A wildfire burning for over two weeks in Argentina is threatening historic forests in Los Alerces National Park. The park is located in Chubut Province in the Patagonia region of southern Argentina.
The national park is know for some of the oldest trees in the world, many of which are over 1,000 years old. Some date back over 3,000 years.
According to the BBC News the fire has already burned 200 square kilometers (77 square miles or nearly 50,000 acres).
Global drought data from the National Climatic Data Center (NCDC) shows below-average rainfall in the area of the fire since the beginning of the year. San Carlos de Bariloche, located about 200 kilometers (130 miles) north of the park, only received 34 percent of their normal rainfall since the beginning of the year.
While conditions have been dry so far this year, a cold front will bring some relief on Monday.

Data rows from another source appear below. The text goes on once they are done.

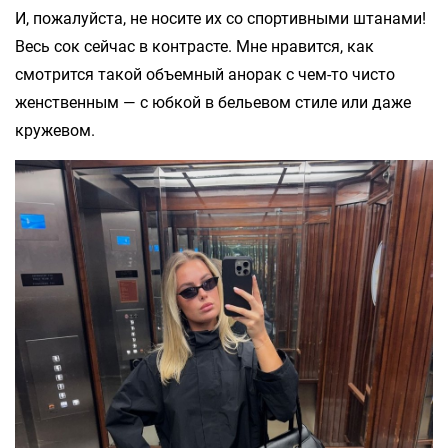
И, пожалуйста, не носите их со спортивными штанами!
Весь сок сейчас в контрасте. Мне нравится, как
смотрится такой объемный анорак с чем-то чисто
женственным — с юбкой в бельевом стиле или даже
кружевом.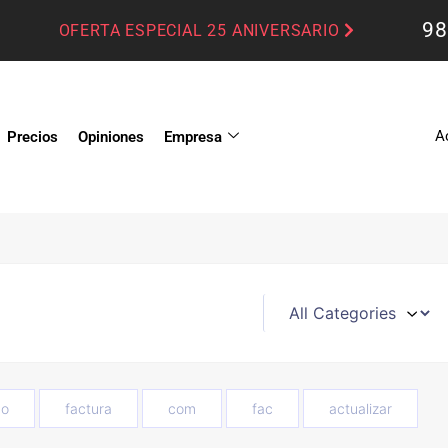
98
OFERTA ESPECIAL 25 ANIVERSARIO
A
Precios
Opiniones
Empresa
o
factura
com
fac
actualizar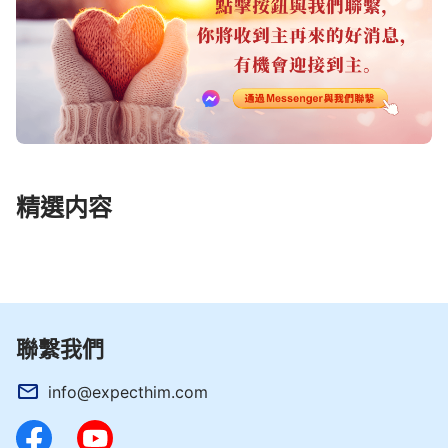
精選内容
聯繫我們
info@expecthim.com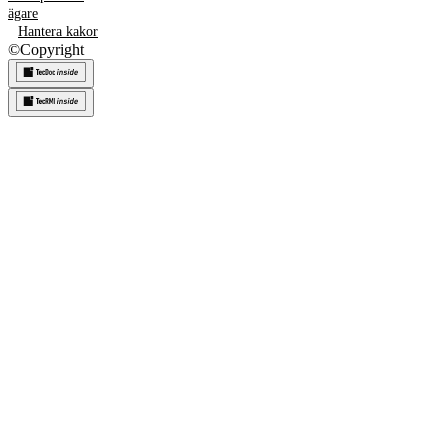
ägare
Hantera kakor
©
Copyright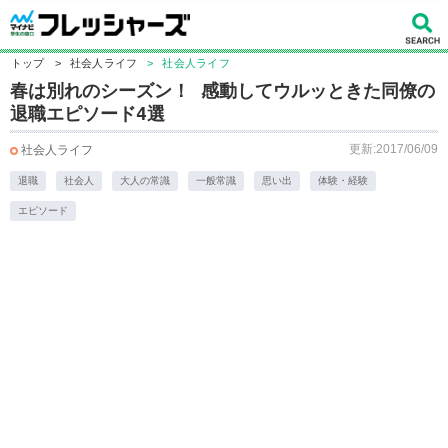
トップ
>
社会人ライフ
>
社会人ライフ
春は別れのシーズン！ 感動してウルッときた同僚の
退職エピソード4選
更新:2017/06/09
社会人ライフ
退職
社会人
大人の常識
一般常識
思い出
体験・経験
エピソード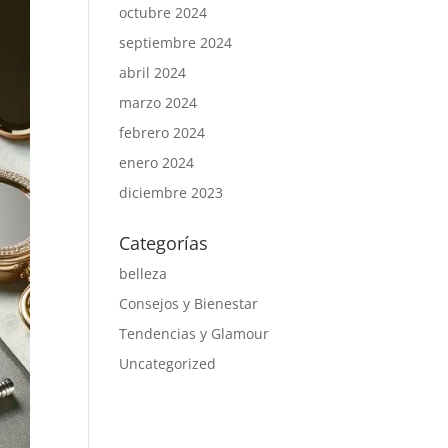
octubre 2024
septiembre 2024
abril 2024
marzo 2024
febrero 2024
enero 2024
diciembre 2023
Categorías
belleza
Consejos y Bienestar
Tendencias y Glamour
Uncategorized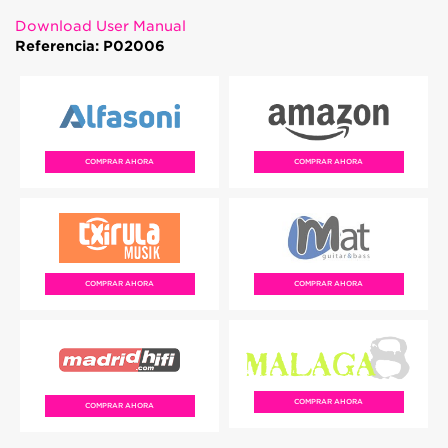
Download User Manual
Referencia: P02006
COMPRAR AHORA
COMPRAR AHORA
COMPRAR AHORA
COMPRAR AHORA
COMPRAR AHORA
COMPRAR AHORA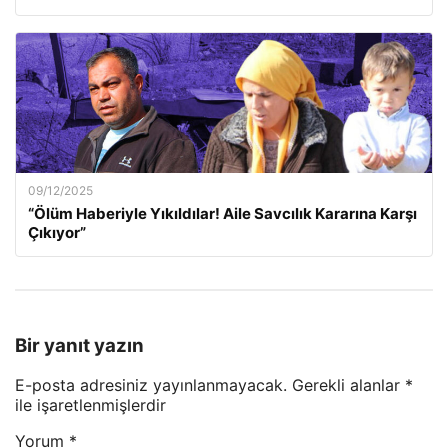
09/12/2025
“Ölüm Haberiyle Yıkıldılar! Aile Savcılık Kararına Karşı
Çıkıyor”
Bir yanıt yazın
E-posta adresiniz yayınlanmayacak.
Gerekli alanlar
*
ile işaretlenmişlerdir
Yorum
*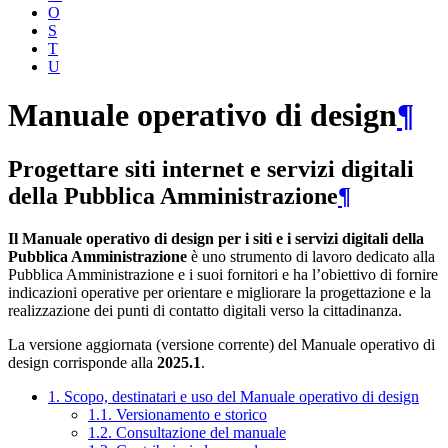
O
S
T
U
Manuale operativo di design
¶
Progettare siti internet e servizi digitali
della Pubblica Amministrazione
¶
Il Manuale operativo di design per i siti e i servizi digitali della
Pubblica Amministrazione
è uno strumento di lavoro dedicato alla
Pubblica Amministrazione e i suoi fornitori e ha l’obiettivo di fornire
indicazioni operative per orientare e migliorare la progettazione e la
realizzazione dei punti di contatto digitali verso la cittadinanza.
La versione aggiornata (versione corrente) del Manuale operativo di
design corrisponde alla
2025.1
.
1. Scopo, destinatari e uso del Manuale operativo di design
1.1. Versionamento e storico
1.2. Consultazione del manuale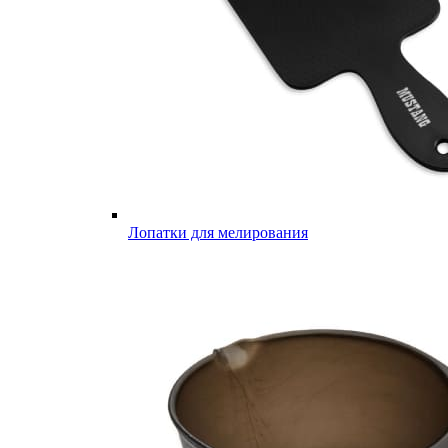
Лопатки для мелирования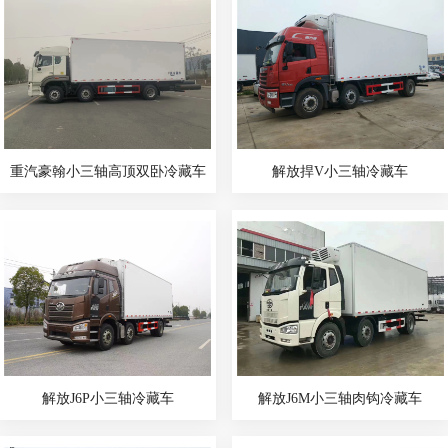
重汽豪翰小三轴高顶双卧冷藏车
解放捍V小三轴冷藏车
解放J6P小三轴冷藏车
解放J6M小三轴肉钩冷藏车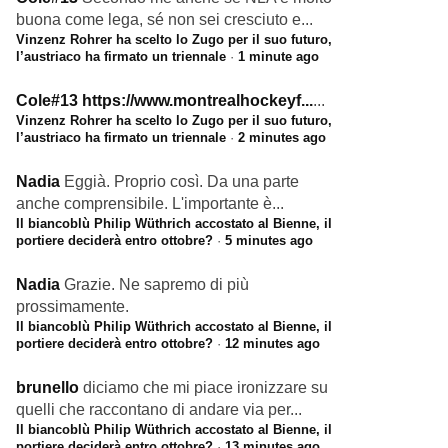
buona come lega, sé non sei cresciuto e...
Vinzenz Rohrer ha scelto lo Zugo per il suo futuro,
l’austriaco ha firmato un triennale
·
1 minute ago
Cole#13
https://www.montrealhockeyf...
...
Vinzenz Rohrer ha scelto lo Zugo per il suo futuro,
l’austriaco ha firmato un triennale
·
2 minutes ago
Nadia
Eggià. Proprio così. Da una parte
anche comprensibile. L'importante è...
Il biancoblù Philip Wüthrich accostato al Bienne, il
portiere deciderà entro ottobre?
·
5 minutes ago
Nadia
Grazie. Ne sapremo di più
prossimamente.
Il biancoblù Philip Wüthrich accostato al Bienne, il
portiere deciderà entro ottobre?
·
12 minutes ago
brunello
diciamo che mi piace ironizzare su
quelli che raccontano di andare via per...
Il biancoblù Philip Wüthrich accostato al Bienne, il
portiere deciderà entro ottobre?
·
13 minutes ago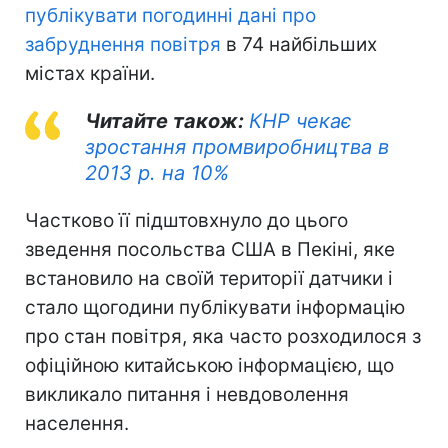
публікувати погодинні дані про
забруднення повітря
в 74 найбільших
містах країни.
Читайте також:
КНР чекає
зростання промвиробництва в
2013 р. на 10%
Частково її підштовхнуло до цього
зведення посольства США в Пекіні, яке
встановило на своїй території датчики і
стало щогодини публікувати інформацію
про стан повітря, яка часто розходилося з
офіційною китайською інформацією, що
викликало питання і невдоволення
населення.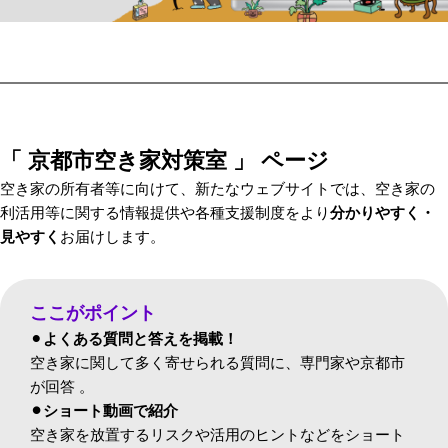
「 京都市空き家対策室 」 ページ
空き家の所有者等に向けて、新たなウェブサイトでは、空き家の
利活用等に関する情報提供や各種支援制度をより
分かりやすく・
見やすく
お届けします。
ここがポイント
⚫︎
よくある質問と答えを掲載！
空き家に関して多く寄せられる質問に、専門家や京都市
が回答 。
⚫︎ショート動画で紹介
空き家を放置するリスクや活用のヒントなどをショート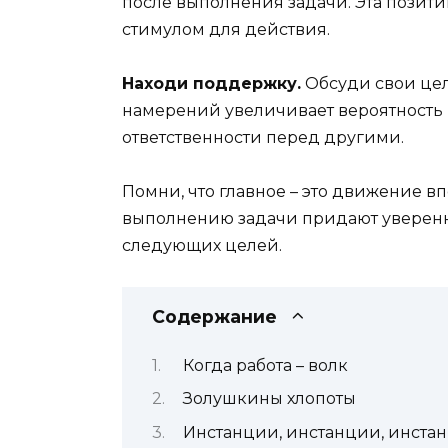
после выполнения задачи. Эта позит
стимулом для действия.
Находи поддержку.
Обсуди свои цел
намерений увеличивает вероятность и
ответственности перед другими.
Помни, что главное – это движение в
выполнению задачи придают уверенн
следующих целей.
Содержание
Когда работа – волк
Золушкины хлопоты
Инстанции, инстанции, инста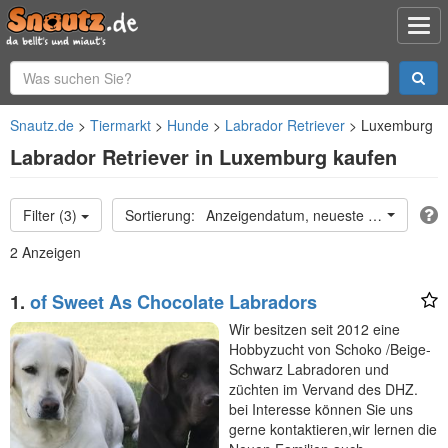
Snautz.de
Tiermarkt
Hunde
Labrador Retriever
Luxemburg
Labrador Retriever in Luxemburg kaufen
Filter (3)
Anzeigendatum, neueste oben
2 Anzeigen
1.
of Sweet As Chocolate Labradors
Wir besitzen seit 2012 eine
Hobbyzucht von Schoko /Beige-
Schwarz Labradoren und
züchten im Vervand des DHZ.
bei Interesse können Sie uns
gerne kontaktieren,wir lernen die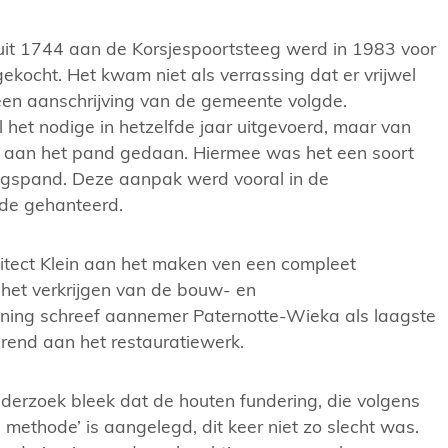
uit 1744 aan de Korsjespoortsteeg werd in 1983 voor
gekocht. Het kwam niet als verrassing dat er vrijwel
een aanschrijving van de gemeente volgde.
l het nodige in hetzelfde jaar uitgevoerd, maar van
 aan het pand gedaan. Hiermee was het een soort
gspand. Deze aanpak werd vooral in de
e gehanteerd.
itect Klein aan het maken ven een compleet
 het verkrijgen van de bouw- en
ing schreef aannemer Paternotte-Wieka als laagste
rend aan het restauratiewerk.
nderzoek bleek dat de houten fundering, die volgens
ethode’ is aangelegd, dit keer niet zo slecht was.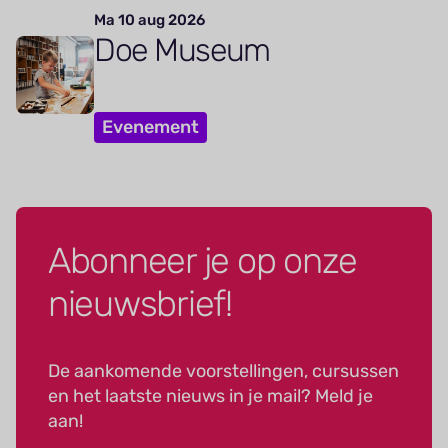
Ma 10 aug 2026
Doe Museum
Evenement
Abonneer je op onze
nieuwsbrief!
De aankomende voorstellingen, cursussen
en het laatste nieuws in je mail? Meld je
aan!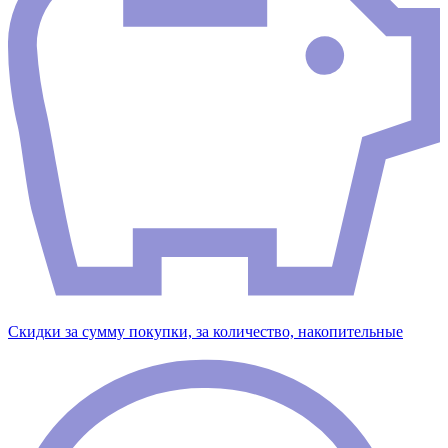
Скидки за сумму покупки, за количество, накопительные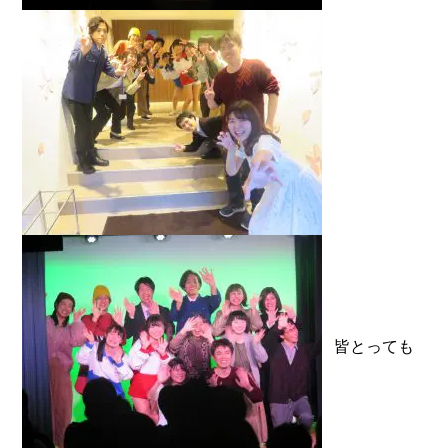
皆とっても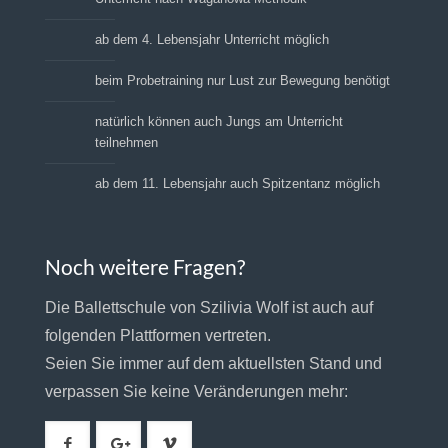
ab dem 4. Lebensjahr Unterricht möglich
beim Probetraining nur Lust zur Bewegung benötigt
natürlich können auch Jungs am Unterricht
teilnehmen
ab dem 11. Lebensjahr auch Spitzentanz möglich
Noch weitere Fragen?
Die Ballettschule von Szilivia Wolf ist auch auf
folgenden Plattformen vertreten.
Seien Sie immer auf dem aktuellsten Stand und
verpassen Sie keine Veränderungen mehr:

AccuWeather.com Meteorologist Rob Richards states that, "A cold front will cause a few showers on Monday, which can help in the fire fighting effort across this part of Argentina." While showers will help to slow the progress of the fire, rainfall is not expected to be enough to extinguish the blaze.
While this fire threatens a historic national park, the head of Argentina's National Fire Management System has been fired. BBC News reports that the dismissal is because of "unsatisfactory" work. The reports goes on to say that hundreds of workers have since been battling the fire.
After the showers expected on Monday exit the region, the next chance for rain will not come until Thursday when another cold front approaches. However, like the first front, this second one will only bring limited rainfall.